▶ _Task to carry out_
Would you return the data exactly as given, except for its pictures?

▶ _Extracted entries_

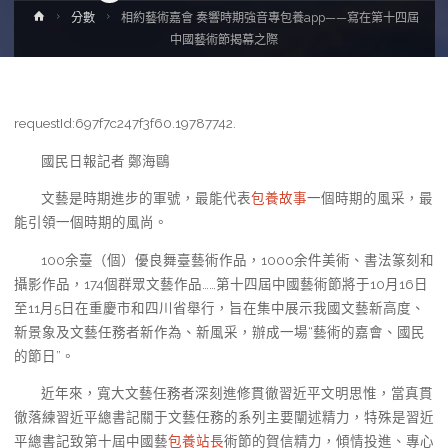
Home
分數
相約藝術嘉會 奏響時期強音專包養app——寫在第十四屆
中國藝術節揭幕之際
requestId:697f7c247f3f60.19787742.
國民日報記者 鄭海鷗
文藝是時期進步的軍號，最能代表
包養故事
一個時期的風采，最
能引領一個時期的風尚。
100余臺（個）優良舞臺藝術作品，1000余件美術、書法篆刻和
攝影作品，174個群眾文藝作品……第十四屆中國藝術節將于10月16日
至11月5日在重慶市和四川省舉行，旨在集中展示我國文藝新高度、
新景象及文藝任務者新作為、新風采，辦成一場“藝術的嘉會、國民
的節日”。
近年來，寬大文藝任務者深刻進修貫徹習近平文明思惟，當真貫
徹落練習近平總書記關于文藝任務的系列主要闡述精力，特殊是習近
平總書記致第十屆中國藝
包養站長
術節的賀信精力，傾情投進、專心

▶ _Response area_
Home
分數
相約藝術嘉會 奏響時期強音專包養app——寫在第十四屆
中國藝術節揭幕之際
requestId:697f7c247f3f60.19787742.
國民日報記者 鄭海鷗
文藝是時期進步的軍號，最能代表
包養故事
一個時期的風采，最
能引領一個時期的風尚。
100余臺（個）優良舞臺藝術作品，1000余件美術、書法篆刻和
攝影作品，174個群眾文藝作品……第十四屆中國藝術節將于10月16日
至11月5日在重慶市和四川省舉行，旨在集中展示我國文藝新高度、
新景象及文藝任務者新作為、新風采，辦成一場“藝術的嘉會、國民
的節日”。
近年來，寬大文藝任務者深刻進修貫徹習近平文明思惟，當真貫
徹落練習近平總書記關于文藝任務的系列主要闡述精力，特殊是習近
平總書記致第十屆中國藝
包養站長
術節的賀信精力，傾情投進、專心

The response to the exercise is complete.